The Believer - If He Hollers Let Him Go - by Rachel Kaadzi Ghansah
▻http://www.believermag.com/issues/201310/?read=article_ghansah
Chappelle’s comedy found fans in many worlds. At a recent barbecue in Philadelphia, a friend of the host dutifully but disinterestedly interrogated me about my life, and got excited only when my mother let it slip that I was working on a piece about Dave Chappelle. “Aw, man. I miss that guy,” he said. “He was my friend. I really felt like he was my friend.” I hear this a lot, usually from white people, and usually from white people without many black friends—like this seventy-year-old comparative literature professor in Birkenstocks.
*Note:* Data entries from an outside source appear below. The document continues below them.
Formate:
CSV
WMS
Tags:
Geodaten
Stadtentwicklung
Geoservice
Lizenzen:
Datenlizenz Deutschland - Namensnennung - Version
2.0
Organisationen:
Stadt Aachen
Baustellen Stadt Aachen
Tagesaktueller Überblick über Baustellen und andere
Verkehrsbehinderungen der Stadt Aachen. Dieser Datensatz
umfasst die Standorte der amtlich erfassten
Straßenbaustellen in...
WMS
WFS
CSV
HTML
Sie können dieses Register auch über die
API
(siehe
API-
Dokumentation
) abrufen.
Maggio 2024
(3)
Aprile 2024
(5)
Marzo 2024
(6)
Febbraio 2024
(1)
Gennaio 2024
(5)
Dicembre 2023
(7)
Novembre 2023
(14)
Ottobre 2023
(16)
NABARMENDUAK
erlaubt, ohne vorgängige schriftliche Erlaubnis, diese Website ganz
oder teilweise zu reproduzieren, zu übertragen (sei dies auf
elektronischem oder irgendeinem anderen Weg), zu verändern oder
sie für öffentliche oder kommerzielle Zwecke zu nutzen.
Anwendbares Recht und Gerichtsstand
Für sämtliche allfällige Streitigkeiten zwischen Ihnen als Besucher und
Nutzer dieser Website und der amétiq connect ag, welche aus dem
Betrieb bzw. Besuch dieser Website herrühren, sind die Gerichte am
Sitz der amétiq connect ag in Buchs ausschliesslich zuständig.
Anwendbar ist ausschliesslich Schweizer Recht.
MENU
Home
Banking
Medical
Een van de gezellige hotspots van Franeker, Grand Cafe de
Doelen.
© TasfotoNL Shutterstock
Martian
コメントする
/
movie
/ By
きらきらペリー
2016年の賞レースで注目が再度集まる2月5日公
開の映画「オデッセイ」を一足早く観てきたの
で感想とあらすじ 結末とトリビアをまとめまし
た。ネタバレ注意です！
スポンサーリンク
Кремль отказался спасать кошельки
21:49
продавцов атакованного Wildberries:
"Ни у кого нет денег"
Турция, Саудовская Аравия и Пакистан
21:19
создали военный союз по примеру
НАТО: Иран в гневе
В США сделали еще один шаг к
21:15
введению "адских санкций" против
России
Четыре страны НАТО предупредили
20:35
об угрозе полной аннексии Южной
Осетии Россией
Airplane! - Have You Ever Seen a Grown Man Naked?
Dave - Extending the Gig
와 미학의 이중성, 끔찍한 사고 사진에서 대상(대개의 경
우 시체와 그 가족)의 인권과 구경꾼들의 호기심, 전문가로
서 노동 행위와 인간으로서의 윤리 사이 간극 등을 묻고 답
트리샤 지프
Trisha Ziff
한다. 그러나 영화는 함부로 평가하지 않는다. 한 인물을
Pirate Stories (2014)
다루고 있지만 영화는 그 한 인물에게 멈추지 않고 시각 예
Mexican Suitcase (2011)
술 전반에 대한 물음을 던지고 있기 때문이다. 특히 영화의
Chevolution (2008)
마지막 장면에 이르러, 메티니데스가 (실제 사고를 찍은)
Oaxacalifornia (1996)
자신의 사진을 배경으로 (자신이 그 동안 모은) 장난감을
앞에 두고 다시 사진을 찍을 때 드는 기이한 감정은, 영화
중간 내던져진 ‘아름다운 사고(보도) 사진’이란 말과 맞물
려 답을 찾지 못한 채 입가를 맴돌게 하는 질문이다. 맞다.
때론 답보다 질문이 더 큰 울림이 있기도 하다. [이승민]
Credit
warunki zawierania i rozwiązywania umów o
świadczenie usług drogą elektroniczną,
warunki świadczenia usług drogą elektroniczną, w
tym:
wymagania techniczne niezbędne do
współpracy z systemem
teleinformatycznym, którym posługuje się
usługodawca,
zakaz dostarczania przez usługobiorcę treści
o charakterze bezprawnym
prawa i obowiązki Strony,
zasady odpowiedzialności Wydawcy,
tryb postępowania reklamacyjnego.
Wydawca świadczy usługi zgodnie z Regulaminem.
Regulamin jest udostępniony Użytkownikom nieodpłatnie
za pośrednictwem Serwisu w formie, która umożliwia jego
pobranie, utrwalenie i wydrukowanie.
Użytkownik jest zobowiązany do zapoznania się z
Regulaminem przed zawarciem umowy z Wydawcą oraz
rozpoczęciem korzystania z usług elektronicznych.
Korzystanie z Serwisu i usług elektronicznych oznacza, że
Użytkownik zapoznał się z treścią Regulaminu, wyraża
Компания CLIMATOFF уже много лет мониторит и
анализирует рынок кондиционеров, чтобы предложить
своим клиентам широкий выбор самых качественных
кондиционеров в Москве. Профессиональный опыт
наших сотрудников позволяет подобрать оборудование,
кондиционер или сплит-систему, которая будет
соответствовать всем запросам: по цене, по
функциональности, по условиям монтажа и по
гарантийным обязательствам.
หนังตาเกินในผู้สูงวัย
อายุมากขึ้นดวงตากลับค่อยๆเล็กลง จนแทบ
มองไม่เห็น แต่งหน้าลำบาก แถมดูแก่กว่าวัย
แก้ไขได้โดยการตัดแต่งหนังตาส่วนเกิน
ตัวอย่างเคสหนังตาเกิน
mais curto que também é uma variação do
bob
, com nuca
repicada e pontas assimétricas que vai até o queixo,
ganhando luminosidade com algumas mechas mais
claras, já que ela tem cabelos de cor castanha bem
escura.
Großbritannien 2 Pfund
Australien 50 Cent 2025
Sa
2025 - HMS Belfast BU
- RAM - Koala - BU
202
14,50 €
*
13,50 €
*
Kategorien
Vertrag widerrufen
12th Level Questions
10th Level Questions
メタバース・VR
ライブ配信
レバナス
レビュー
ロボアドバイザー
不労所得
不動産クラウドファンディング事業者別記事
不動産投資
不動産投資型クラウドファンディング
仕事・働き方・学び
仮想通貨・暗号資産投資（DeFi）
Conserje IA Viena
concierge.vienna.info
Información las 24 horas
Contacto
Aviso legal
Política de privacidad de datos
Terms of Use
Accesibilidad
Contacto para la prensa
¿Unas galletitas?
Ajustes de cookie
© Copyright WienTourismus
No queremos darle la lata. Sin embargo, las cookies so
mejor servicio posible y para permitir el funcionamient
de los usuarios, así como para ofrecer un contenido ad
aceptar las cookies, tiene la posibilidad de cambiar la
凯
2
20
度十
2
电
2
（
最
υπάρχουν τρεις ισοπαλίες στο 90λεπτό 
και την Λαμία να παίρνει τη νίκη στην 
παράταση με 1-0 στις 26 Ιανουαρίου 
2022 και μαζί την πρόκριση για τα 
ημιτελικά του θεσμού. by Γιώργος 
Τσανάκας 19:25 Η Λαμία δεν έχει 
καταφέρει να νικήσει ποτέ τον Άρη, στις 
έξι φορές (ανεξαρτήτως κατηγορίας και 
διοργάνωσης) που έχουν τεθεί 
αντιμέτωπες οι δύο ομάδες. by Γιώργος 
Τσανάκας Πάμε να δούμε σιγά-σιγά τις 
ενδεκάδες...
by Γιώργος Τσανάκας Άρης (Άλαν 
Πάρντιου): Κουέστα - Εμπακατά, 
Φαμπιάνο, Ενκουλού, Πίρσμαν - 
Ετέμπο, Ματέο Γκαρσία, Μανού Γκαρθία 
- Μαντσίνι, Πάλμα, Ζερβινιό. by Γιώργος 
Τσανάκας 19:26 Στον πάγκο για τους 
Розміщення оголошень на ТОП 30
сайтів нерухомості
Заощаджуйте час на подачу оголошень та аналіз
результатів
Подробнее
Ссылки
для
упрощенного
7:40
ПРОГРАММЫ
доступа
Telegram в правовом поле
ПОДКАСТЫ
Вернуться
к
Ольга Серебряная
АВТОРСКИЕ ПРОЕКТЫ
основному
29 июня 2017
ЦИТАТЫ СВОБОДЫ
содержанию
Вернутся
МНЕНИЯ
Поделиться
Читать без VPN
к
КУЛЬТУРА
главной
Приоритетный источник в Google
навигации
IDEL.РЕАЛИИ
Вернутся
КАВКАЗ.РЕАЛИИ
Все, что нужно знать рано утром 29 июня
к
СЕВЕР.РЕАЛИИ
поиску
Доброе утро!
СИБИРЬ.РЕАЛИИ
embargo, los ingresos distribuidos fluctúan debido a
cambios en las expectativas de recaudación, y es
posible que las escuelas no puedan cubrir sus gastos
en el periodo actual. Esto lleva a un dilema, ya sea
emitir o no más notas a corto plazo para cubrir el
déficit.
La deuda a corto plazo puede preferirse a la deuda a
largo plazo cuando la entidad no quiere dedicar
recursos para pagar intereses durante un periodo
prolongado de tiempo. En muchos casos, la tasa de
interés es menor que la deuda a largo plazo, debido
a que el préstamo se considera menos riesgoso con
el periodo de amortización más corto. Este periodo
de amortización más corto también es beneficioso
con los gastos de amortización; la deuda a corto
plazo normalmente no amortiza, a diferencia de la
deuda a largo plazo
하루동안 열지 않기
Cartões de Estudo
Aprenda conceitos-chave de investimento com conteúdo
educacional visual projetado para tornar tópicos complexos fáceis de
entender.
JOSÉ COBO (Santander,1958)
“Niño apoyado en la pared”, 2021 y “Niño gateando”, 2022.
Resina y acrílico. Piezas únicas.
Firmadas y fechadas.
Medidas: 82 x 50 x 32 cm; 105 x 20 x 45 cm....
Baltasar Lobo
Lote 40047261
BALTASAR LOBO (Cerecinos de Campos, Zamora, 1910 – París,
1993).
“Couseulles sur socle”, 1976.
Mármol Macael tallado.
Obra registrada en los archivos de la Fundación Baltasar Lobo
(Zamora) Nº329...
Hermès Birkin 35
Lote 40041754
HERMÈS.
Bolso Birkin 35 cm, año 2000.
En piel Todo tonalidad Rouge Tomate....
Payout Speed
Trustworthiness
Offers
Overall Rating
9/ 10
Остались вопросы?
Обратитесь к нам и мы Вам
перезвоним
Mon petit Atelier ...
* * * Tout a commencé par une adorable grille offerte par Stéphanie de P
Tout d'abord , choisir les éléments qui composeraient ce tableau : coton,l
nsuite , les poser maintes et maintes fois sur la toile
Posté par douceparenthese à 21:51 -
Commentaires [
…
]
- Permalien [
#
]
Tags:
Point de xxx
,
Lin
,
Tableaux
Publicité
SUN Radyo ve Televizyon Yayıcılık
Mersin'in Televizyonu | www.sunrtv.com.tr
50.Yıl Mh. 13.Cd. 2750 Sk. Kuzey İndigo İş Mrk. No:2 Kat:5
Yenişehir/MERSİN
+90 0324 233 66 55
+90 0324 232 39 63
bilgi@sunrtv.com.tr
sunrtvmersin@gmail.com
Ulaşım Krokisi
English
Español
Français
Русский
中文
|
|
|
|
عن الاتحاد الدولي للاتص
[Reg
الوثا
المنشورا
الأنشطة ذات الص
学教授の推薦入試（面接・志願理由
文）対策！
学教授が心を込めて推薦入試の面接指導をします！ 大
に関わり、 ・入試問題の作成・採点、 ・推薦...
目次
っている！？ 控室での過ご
Part of what made the show so ingenious was that Chappelle’s racial invective found friends in strange places. With a regularly broadcasted television show, Chappelle was finally able to display what writer and activist Kevin Powell described in an Esquire profile as a “unique capacity to stand out and blend in, to cross boundaries and set up roadblocks.” Almost overnight, Chappelle became America’s black friend. He was a polyglot. He told Powell that, growing up, he used to “hang out with the Jewish kids, black kids, and Vietnamese immigrants,” and it was apparent that Chappelle had used these experiences to become America’s consul and translator for all things racial.